Le tartarughe non hanno piu’ abbastanza spiagge per deporre le loro uova e ce ne sono rimaste così poche che quando se ne trova una presa a un amo, la Guardia Costiera la salva con dispendio di uomini e mezzi (e fa bene), dimenticando che stiamo parlando pur sempre di un rettile, anche se simpatico.

Di pesci e crostacei nel Mediterraneo ne peschiamo così tanti che due terzi di quelli che mangiamo siamo costretti a importarli dall’estero: le cozze dal Cile, i calamari dall’Argentina, i naselli dal Senegal, il pangasio dal Vietnam, i merluzzi dall’Alaska. I fondali di casa nostra li abbiamo ripuliti senza accorgercene, d’altronde, dopo che un peschereccio è passato il mare sembra lo stesso di prima.

Consideriamo il mare come un supermercato dove prendere quello che ci serve, come se gli scaffali si riempissero da soli

Quando avremo ripulito anche i fondali di altre nazioni (gli esperti prevedono tra una ventina di anni), ci sorprenderemo all’improvviso che non avremo più abbastanza risorse dal mare e invocheremo un nuovo stato di calamità.
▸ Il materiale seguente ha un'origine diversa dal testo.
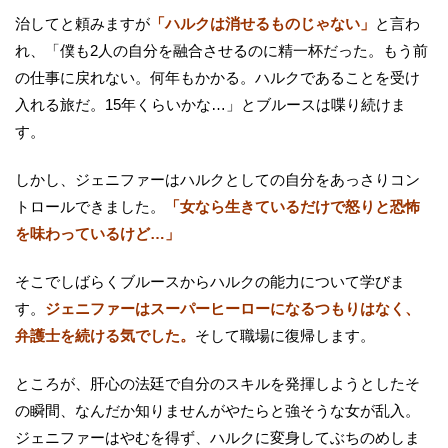
治してと頼みますが
「ハルクは消せるものじゃない」
と言わ
れ、「僕も2人の自分を融合させるのに精一杯だった。もう前
の仕事に戻れない。何年もかかる。ハルクであることを受け
入れる旅だ。15年くらいかな…」とブルースは喋り続けま
す。
しかし、ジェニファーはハルクとしての自分をあっさりコン
トロールできました。
「女なら生きているだけで怒りと恐怖
を味わっているけど…」
そこでしばらくブルースからハルクの能力について学びま
す。
ジェニファーはスーパーヒーローになるつもりはなく、
弁護士を続ける気でした。
そして職場に復帰します。
ところが、肝心の法廷で自分のスキルを発揮しようとしたそ
の瞬間、なんだか知りませんがやたらと強そうな女が乱入。
ジェニファーはやむを得ず、ハルクに変身してぶちのめしま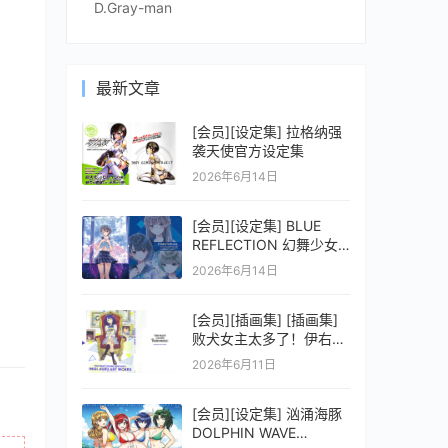
D.Gray-man
最新文章
[会员][设定集] 拉格纳强
袭天使官方设定集
2026年6月14日
[会员][设定集] BLUE
REFLECTION 幻舞少女
之剑公式ビジュアルコレ
2026年6月14日
クション (電撃の攻略本)
[会员][插画集] [插画集]
败犬女主太多了！伊右群
ARTWORKS
2026年6月11日
[会员][设定集] 汹涌海豚
DOLPHIN WAVE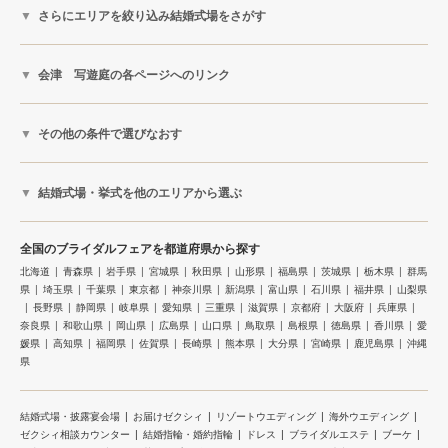
さらにエリアを絞り込み結婚式場をさがす
会津 写遊庭の各ページへのリンク
その他の条件で選びなおす
結婚式場・挙式を他のエリアから選ぶ
全国のブライダルフェアを都道府県から探す
北海道
青森県
岩手県
宮城県
秋田県
山形県
福島県
茨城県
栃木県
群馬
県
埼玉県
千葉県
東京都
神奈川県
新潟県
富山県
石川県
福井県
山梨県
長野県
静岡県
岐阜県
愛知県
三重県
滋賀県
京都府
大阪府
兵庫県
奈良県
和歌山県
岡山県
広島県
山口県
鳥取県
島根県
徳島県
香川県
愛
媛県
高知県
福岡県
佐賀県
長崎県
熊本県
大分県
宮崎県
鹿児島県
沖縄
県
結婚式場・披露宴会場
お届けゼクシィ
リゾートウエディング
海外ウエディング
ゼクシィ相談カウンター
結婚指輪・婚約指輪
ドレス
ブライダルエステ
ブーケ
E nuovi sussidi.

Una numerosa popolazione di polpi sarebbe stata anche quella un buon rimedio contro il granchio blu, perche’ i polpi sono ghiotti di granchi, ma di polpi ne sono rimasti pochi perche’ noi italiani pretendiamo di mangiarli tutto l’anno e in tutta la penisola e il polpo di casa nostra, come specie, è davvero sfiancato.

Certo, ci rimarrebbero gli uccelli, anche loro potrebbero ridimensionare la popolazione di granchi blu, ma chi glielo fa fare a un gabbiano di affrontare chele robuste che possono staccargli un becco quando nelle grandi città si ritrova i sacchi della spazzatura da tutte le parti?
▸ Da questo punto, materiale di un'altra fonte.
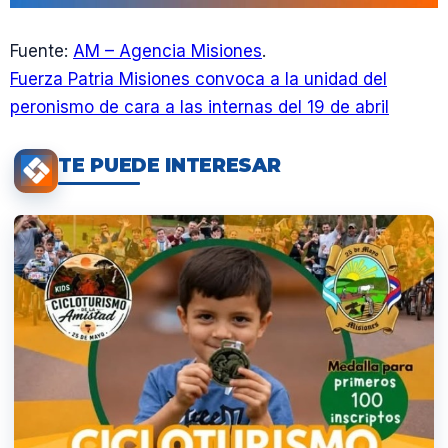
Fuente:
AM – Agencia Misiones
.
Fuerza Patria Misiones convoca a la unidad del
peronismo de cara a las internas del 19 de abril
TE PUEDE INTERESAR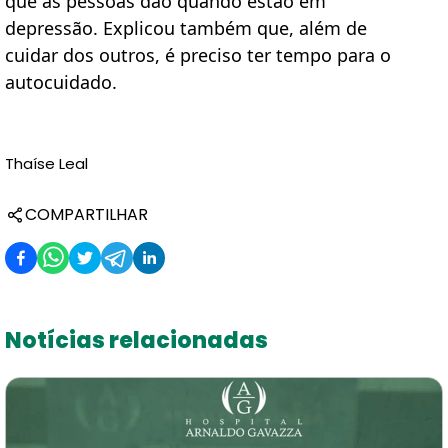
que as pessoas dão quando estão em 
depressão. Explicou também que, além de 
cuidar dos outros, é preciso ter tempo para o 
autocuidado.
Thaíse Leal
COMPARTILHAR
Notícias relacionadas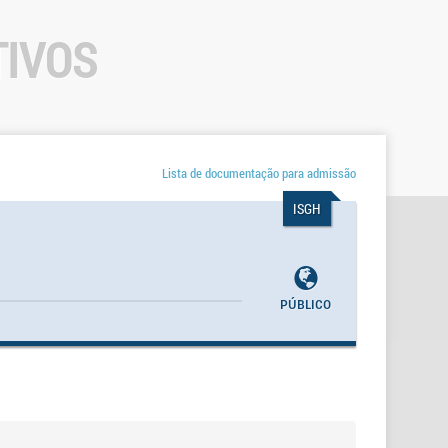
TIVOS
Lista de documentação para admissão
ISGH
Público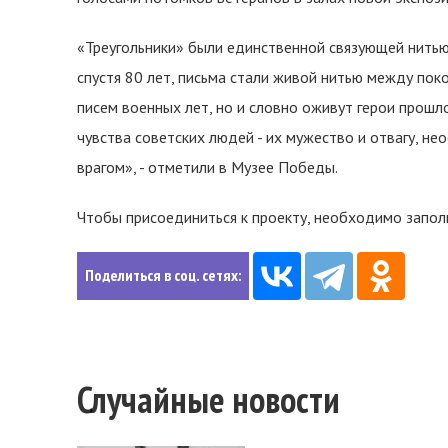
«Треугольники» были единственной связующей нитью 
спустя 80 лет, письма стали живой нитью между поко
писем военных лет, но и словно оживут герои прошл
чувства советских людей - их мужество и отвагу, 
врагом», - отметили в Музее Победы.
Чтобы присоединиться к проекту, необходимо запо
Поделиться в соц. сетях:
Случайные новости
E così, senza predatori naturali, oggi ci resta puntare su padella, aglio e rosmarino. Ah, dimenticavo, e sui sussidi.

D’altronde i sussidi in mare sembrano essere la soluzione a molti problemi. Senza questi aiuti (che vengono dalle nostre tasse), si fermerebbe il 90% della pesca italiana che così dimostra di essere un’attività malata: perche’ un sistema che sopravvive solo grazie ai sussidi pubblici non può essere definito un settore economico sano, al massimo è un serbatoio di voti.

La lezione che ci danno questi granchi blu é ricordarci che il mare è un sistema delicato e complesso, un sistema che quando capisci che non sei in grado di riparare, non lo devi rompere.

Cosa fare ora?

I politici dovrebbero aumentare le riserve marine, ne servono almeno il 30%, invece sono solo il 5%, ma quelle vere anche meno perche’ nel 4% è consentita la pesca.
Noi invece dovremmo smettere di mangiare i super predatori del mare come squali (siamo i primi consumatori in Europa) e pesci spada. Gli squali, oltre a fare pochissimi figli, sono preziosi per la salute del mare. Un pescecane è più utile di un cane perché regola le popolazioni di specie in eccesso.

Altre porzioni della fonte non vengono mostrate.